(WORK ORDER)
Check every line below, and copy those that include "Почему".

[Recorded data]
□ □ □ □ □ □ □
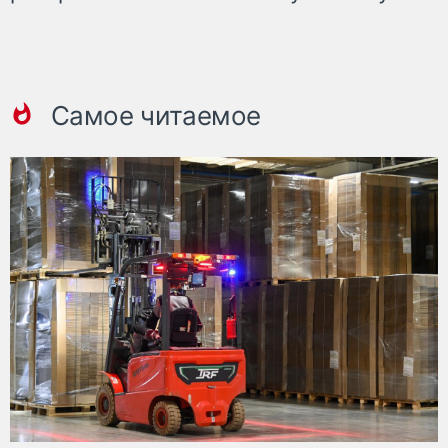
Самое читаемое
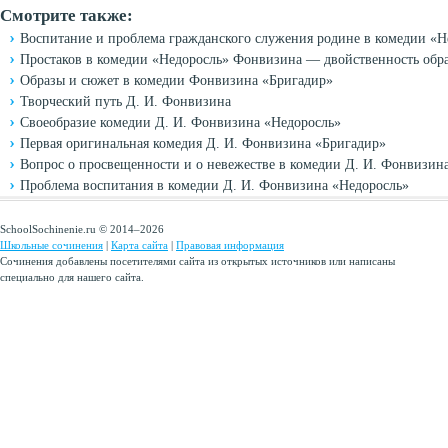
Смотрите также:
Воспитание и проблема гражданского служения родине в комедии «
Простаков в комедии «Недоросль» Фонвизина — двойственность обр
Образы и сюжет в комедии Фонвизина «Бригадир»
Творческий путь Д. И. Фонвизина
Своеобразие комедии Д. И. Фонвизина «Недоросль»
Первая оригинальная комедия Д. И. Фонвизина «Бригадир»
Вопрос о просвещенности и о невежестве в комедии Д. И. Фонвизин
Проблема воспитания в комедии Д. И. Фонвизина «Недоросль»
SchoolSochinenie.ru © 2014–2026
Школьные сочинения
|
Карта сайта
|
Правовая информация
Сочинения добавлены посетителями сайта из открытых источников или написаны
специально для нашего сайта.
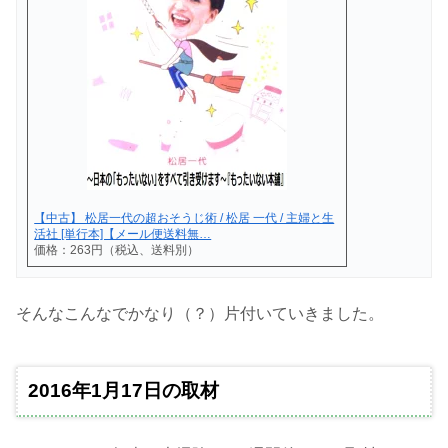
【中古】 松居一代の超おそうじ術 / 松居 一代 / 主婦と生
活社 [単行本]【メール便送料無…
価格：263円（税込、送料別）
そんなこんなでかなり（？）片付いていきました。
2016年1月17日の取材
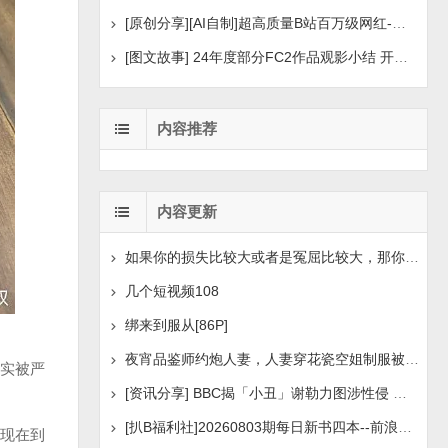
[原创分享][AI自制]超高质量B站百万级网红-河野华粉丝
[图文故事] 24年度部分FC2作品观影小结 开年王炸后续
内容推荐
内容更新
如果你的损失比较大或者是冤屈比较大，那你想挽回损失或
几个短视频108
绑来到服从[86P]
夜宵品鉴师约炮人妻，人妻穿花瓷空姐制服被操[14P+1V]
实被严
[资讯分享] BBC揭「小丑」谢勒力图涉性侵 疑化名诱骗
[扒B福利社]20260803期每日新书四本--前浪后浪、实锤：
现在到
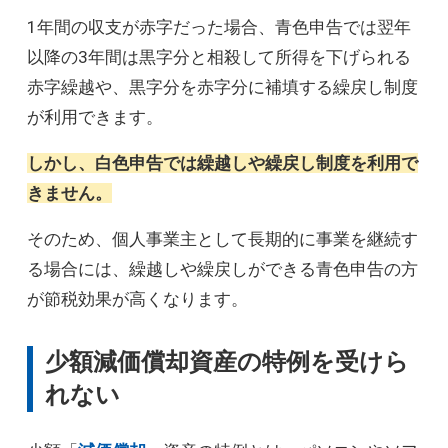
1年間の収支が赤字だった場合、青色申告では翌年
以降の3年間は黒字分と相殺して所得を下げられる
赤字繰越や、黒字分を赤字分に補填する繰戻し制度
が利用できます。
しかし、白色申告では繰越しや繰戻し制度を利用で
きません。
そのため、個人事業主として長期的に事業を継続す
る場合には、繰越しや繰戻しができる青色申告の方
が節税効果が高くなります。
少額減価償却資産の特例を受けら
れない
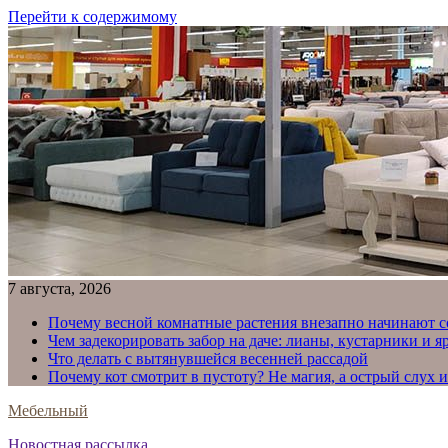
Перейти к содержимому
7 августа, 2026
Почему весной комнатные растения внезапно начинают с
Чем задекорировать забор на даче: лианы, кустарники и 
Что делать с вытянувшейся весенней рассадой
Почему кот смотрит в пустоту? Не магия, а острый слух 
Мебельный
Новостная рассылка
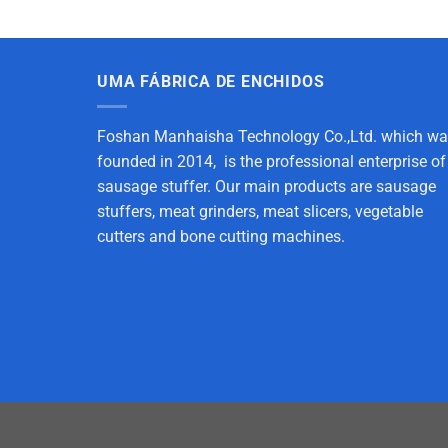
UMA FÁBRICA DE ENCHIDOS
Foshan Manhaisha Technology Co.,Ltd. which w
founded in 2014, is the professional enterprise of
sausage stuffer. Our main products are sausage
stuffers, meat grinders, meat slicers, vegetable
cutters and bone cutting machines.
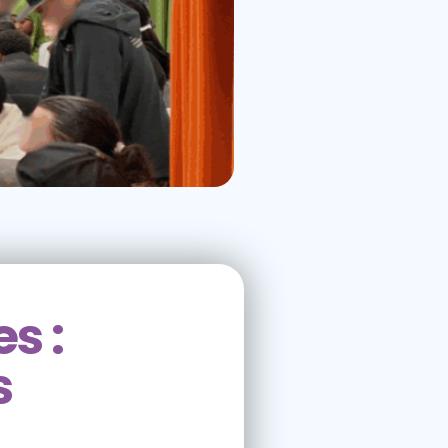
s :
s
□ □ □ □ □ □ □
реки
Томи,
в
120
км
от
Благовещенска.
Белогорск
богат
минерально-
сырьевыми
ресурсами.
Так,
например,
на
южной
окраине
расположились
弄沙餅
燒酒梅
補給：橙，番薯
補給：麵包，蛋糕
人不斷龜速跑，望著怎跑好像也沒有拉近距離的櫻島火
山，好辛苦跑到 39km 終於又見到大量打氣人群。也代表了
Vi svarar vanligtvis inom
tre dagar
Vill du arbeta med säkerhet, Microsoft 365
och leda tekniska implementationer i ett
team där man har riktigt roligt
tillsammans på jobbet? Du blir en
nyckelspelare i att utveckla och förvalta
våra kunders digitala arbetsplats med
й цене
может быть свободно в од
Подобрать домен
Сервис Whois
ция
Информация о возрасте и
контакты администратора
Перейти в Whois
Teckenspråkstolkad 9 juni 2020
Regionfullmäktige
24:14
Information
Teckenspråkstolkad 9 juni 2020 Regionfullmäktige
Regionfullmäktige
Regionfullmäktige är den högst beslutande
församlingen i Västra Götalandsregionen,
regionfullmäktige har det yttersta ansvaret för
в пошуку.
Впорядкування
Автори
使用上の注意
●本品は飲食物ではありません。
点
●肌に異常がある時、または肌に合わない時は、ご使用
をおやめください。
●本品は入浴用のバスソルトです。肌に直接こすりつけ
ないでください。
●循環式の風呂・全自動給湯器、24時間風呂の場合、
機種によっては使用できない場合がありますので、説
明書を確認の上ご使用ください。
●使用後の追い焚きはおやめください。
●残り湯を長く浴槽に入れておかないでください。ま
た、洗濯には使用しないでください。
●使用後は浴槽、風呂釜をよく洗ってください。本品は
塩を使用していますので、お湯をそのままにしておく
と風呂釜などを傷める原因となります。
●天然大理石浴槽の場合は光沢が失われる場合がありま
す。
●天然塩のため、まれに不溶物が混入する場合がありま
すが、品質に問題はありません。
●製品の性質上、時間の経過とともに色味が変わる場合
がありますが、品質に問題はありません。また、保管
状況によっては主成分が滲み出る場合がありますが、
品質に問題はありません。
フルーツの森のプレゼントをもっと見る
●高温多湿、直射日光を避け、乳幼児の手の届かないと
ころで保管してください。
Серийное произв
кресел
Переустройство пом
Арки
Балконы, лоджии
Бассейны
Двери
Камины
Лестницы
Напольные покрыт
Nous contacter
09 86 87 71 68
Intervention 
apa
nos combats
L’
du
□ □ □ □ □ □ □
(SOLUTION TO THIS EXERCISE)
Почему весной комнатные растения внезапно начинают с
Почему кот смотрит в пустоту? Не магия, а острый слух 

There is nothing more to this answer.